Emery, S, Häberling, I, Berger, G, Walitza, S, Schmeck, K, Albert, T, Baumgartner, N, Strumberger, M, Albermann, M, Drechsler, R
Neuroscience and biobehavioral reviews. 2020;:420-436
Abstract
Omega-3 fatty acids are vital for brain development. The aim of this meta-analysis was to broaden current knowledge of the effects of omega-3 supplementation on cognitive test performance in youths. Randomized controlled trials (RCTs) meeting selection criteria were identified through two independent literature searches on PubMed, Cochrane Library, PsycARTICLES and PsycINFO (last search June 2019).
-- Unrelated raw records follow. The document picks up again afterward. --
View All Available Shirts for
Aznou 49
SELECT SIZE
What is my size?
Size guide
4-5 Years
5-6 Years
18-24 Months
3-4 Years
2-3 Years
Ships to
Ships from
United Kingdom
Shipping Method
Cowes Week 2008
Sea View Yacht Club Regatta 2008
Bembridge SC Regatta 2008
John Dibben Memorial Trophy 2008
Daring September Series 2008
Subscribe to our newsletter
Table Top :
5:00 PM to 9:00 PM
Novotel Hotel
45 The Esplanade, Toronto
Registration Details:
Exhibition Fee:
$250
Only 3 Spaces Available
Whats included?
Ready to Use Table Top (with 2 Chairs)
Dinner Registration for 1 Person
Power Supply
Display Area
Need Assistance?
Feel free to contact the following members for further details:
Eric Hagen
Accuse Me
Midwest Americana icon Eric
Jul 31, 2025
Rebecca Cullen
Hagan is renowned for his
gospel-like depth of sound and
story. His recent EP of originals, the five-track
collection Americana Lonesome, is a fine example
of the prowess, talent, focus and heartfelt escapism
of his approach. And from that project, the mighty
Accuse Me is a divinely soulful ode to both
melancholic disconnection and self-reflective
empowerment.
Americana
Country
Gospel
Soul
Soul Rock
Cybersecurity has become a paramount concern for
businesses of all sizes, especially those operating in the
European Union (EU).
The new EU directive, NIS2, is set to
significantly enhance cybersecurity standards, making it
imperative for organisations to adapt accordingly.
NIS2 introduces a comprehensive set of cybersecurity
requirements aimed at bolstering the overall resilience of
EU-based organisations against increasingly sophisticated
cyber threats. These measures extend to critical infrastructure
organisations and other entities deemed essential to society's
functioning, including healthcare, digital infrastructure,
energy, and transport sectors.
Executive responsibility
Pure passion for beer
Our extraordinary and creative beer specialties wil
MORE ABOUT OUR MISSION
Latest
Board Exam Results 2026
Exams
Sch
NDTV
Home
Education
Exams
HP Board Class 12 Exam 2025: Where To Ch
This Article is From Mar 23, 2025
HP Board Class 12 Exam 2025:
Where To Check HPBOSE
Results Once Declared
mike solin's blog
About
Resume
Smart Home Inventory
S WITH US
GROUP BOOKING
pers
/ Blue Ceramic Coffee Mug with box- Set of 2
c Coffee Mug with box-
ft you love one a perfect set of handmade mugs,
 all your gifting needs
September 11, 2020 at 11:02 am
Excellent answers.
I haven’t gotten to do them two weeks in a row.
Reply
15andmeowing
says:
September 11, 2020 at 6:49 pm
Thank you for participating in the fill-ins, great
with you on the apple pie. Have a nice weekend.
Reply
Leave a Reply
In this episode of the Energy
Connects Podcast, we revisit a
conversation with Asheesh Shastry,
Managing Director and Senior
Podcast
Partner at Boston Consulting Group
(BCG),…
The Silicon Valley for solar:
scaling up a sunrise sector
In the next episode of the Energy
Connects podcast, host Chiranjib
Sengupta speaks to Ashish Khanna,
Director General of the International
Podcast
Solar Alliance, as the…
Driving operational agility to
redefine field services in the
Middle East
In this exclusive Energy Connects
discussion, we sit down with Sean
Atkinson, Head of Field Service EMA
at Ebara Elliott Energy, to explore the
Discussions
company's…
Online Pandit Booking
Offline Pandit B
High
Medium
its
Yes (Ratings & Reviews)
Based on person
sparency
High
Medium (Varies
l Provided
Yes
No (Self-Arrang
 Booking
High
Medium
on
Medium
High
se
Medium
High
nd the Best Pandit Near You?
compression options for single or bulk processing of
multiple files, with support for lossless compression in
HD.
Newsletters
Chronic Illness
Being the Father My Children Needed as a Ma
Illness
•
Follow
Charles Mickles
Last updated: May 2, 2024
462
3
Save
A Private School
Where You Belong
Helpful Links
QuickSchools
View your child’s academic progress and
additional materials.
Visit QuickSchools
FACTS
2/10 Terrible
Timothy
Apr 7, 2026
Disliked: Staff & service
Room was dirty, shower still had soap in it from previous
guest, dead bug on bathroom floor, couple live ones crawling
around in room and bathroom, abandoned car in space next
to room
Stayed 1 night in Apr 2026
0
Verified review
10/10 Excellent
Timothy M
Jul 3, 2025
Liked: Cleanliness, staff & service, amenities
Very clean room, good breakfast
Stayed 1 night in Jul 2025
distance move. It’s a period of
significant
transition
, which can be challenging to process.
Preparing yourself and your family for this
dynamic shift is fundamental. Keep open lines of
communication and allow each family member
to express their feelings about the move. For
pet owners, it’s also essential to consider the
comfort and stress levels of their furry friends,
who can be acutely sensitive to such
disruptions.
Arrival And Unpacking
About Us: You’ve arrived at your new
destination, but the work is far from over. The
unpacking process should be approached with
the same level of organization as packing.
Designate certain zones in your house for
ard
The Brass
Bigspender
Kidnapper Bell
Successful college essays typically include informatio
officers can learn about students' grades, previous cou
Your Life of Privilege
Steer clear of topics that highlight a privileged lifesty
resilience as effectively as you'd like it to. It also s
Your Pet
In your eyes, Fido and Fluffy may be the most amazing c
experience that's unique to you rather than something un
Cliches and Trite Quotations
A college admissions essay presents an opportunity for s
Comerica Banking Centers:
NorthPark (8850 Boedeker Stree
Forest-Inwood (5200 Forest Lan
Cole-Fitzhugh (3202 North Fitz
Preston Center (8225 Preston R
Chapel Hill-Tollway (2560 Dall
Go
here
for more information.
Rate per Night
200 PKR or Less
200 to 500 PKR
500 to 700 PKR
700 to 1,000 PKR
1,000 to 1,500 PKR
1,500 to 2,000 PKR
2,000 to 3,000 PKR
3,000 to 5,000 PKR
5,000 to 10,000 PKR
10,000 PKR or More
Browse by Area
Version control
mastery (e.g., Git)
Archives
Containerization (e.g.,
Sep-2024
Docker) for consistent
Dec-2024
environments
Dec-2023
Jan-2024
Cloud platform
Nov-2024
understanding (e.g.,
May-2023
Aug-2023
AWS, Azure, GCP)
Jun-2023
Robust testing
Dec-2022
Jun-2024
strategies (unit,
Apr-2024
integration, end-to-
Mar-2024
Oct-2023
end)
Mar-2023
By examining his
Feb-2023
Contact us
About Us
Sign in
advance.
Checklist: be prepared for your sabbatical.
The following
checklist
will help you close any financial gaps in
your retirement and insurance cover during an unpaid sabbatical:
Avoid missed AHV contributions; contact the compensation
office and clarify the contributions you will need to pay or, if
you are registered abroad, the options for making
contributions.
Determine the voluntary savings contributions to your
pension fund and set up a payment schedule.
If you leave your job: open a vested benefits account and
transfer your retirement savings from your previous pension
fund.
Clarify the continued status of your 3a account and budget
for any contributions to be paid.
Twenty-nine out of 1126 studies assessing 4247 participants met all selection criteria. A meta-analysis using random-effects model was performed for eight different cognitive domains. This first analysis revealed no main effect of omega-3 fatty acid supplementation on domain-specific cognitive test performance in youths. Subgroup analyses identified beneficial effects of eicosapentaenoic acid (EPA)-rich but not docosahexaenoic acid (DHA)-rich formulations in the domains of long-term memory, working memory and problem solving and a tendency towards beneficial effects in clinical rather than non-clinical populations. Future research should investigate differential effects of EPA and DHA and consider their baseline levels, other nutritional components and interactions with gene variations as potential predictors of response.